Extend EPM policies to HuggingFace artifacts

By now it’s clear the use of GenAI tooling like Cursor and Claude has fundamentally changed how code is written. This shift, which we explored in depth in our previous post, moves the security perimeter beyond just the generated code. Today, every engineering team building an AI-native application must equally prioritise securing the AI models and LLMs they pull into their tech stack. This forces us to rethink supply chain security for the AI era.

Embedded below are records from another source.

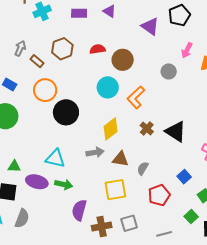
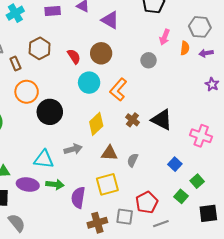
purple triangle: (150, 26) -> (110, 20), moved
red semicircle: (98, 49) -> (74, 56), moved, turned 70
brown rectangle: (37, 61) -> (15, 64), turned 32
gray arrow: (95, 152) -> (73, 149), moved
red pentagon: (159, 195) -> (147, 202), moved
purple semicircle: (79, 210) -> (78, 198), moved
green square: (191, 217) -> (181, 196), moved
gray semicircle: (22, 218) -> (17, 223), turned -54
gray square: (129, 223) -> (125, 217), turned 30

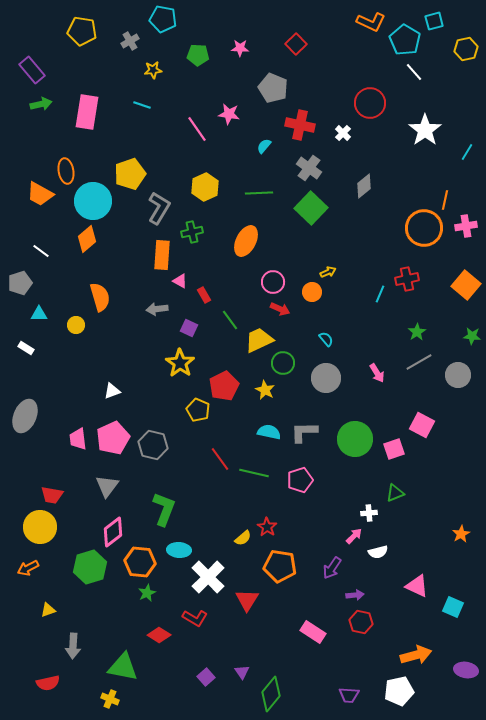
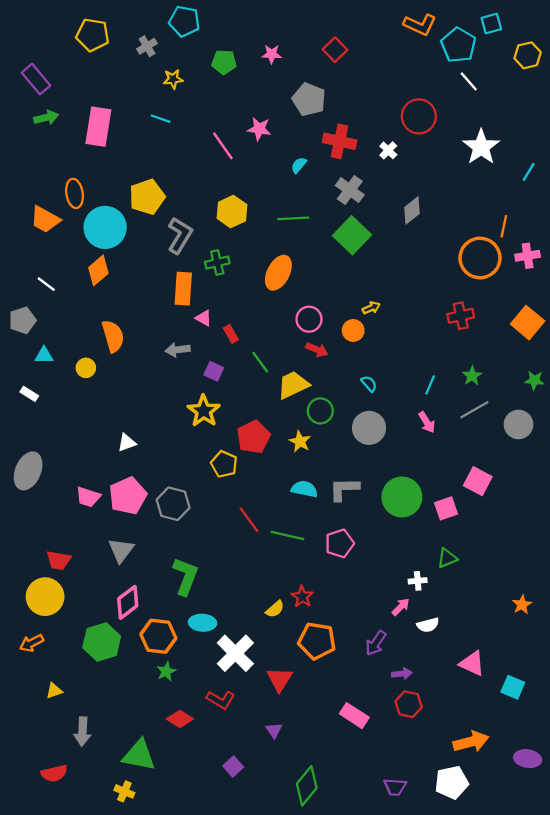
cyan line: (380, 294) -> (430, 385), moved
pink trapezoid: (78, 439) -> (88, 497), turned -65
purple triangle: (242, 672) -> (274, 730), moved

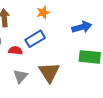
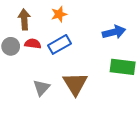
orange star: (43, 12) -> (59, 14), moved
red semicircle: (15, 50) -> (33, 44), moved

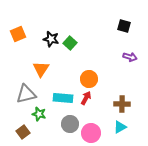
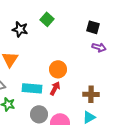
black square: (124, 26) -> (93, 27), moved
green square: (70, 43) -> (47, 19), moved

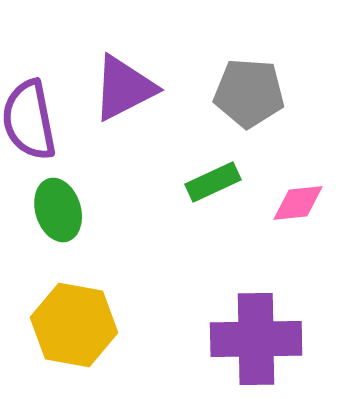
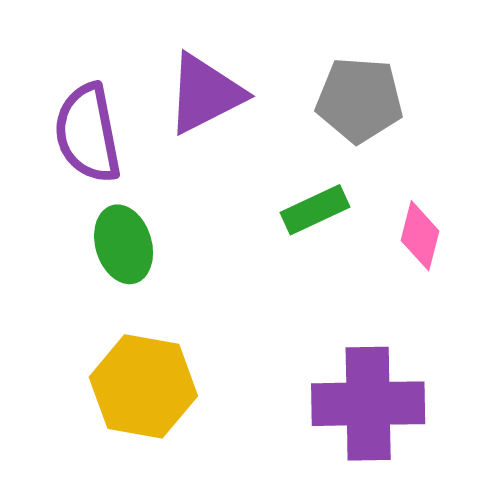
pink diamond: (298, 203) -> (420, 236), turned -70

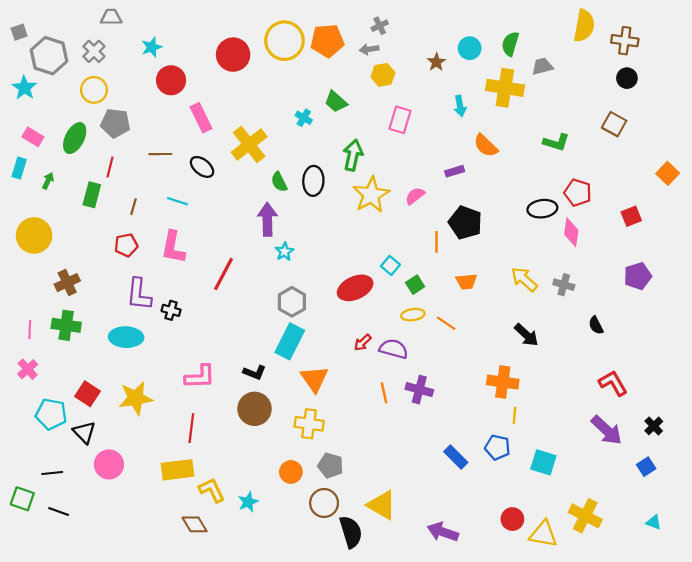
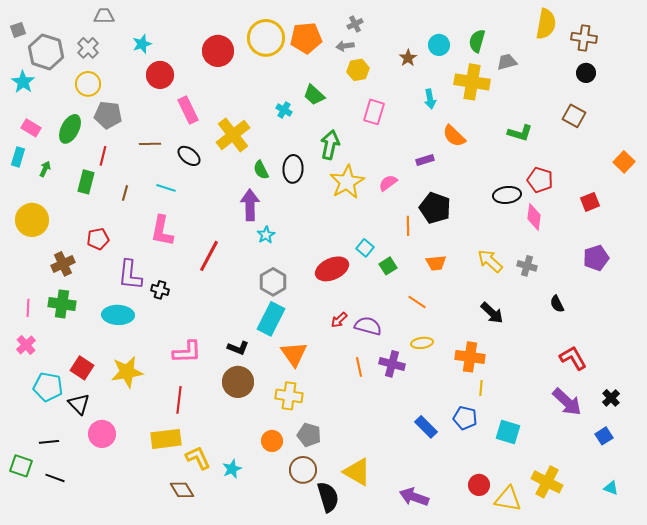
red pentagon: (126, 245) -> (98, 239), moved
yellow ellipse: (413, 315) -> (422, 343), moved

This post will dive deep into a concrete solution: leveraging Cloudsmith's Enterprise Policy Manager (EPM) to enforce rigorous security and governance policies on LLMs and datasets sourced from the Hugging Face Hub and consumed via Cloudsmith.
A Custom Data Model for Hugging Face
Effective governance hinges on detailed metadata. Cloudsmith addresses this by providing a customised data model specifically for Hugging Face models and datasets. This is the crucial enabler, allowing developers and SecOps teams to write granular policies in Rego that target attributes unique to this package type.
The following examples showcase how EPM policies can be constructed to tackle common, yet critical, supply chain risks associated with adopting LLMs.
| Policy Name | Security Objective | Rego |
|---|---|---|
| Whitelist of trusted publishers | Isolates risk by enforcing a pre-approved list of model creators (eg: NVIDIA, Microsoft) | https://github.com/cloudsmith-io/rego-recipes/blob/main/huggingface-recipes/trusted_publishers.rego |
| Block models with unsafe files | Quarantines models based on aggregated security scan data from Hugging Face Hub (Clam AV, Protect AI, etc.) | https://github.com/cloudsmith-io/rego-recipes/blob/main/huggingface-recipes/security_scan.rego |
| Policy based on model card data | Enables governance based on model provenance (eg: blocking models trained on a specific, prohibited dataset) | https://github.com/cloudsmith-io/rego-recipes/blob/main/huggingface-recipes/model_card.rego |
| Block models with risky file formats | Mitigates deserialisation attacks by quarantining models containing inherently risky formats like pickle. | https://github.com/cloudsmith-io/rego-recipes/blob/main/huggingface-recipes/risky_files.rego |
Whitelisting trusted publishers to enforce provenance
For mature organisations, time-to-market often depends on leveraging high-quality, pre-vetted artifacts from established entities like NVIDIA, Microsoft, or Apple. Instead of subjecting these known-good sources to redundant policy checks, you can use an EPM policy to create a allowlist.
The Strategy:
- Create a terminal policy with the highest precedence (
precedence: 0). - If the model's publisher is on the approved list, the policy immediately sets the package state to '
AVAILABLE' and applies a 'trusted-publisher' tag package action. All subsequent policies are bypassed, dramatically streamlining ingestion for high-confidence artifacts.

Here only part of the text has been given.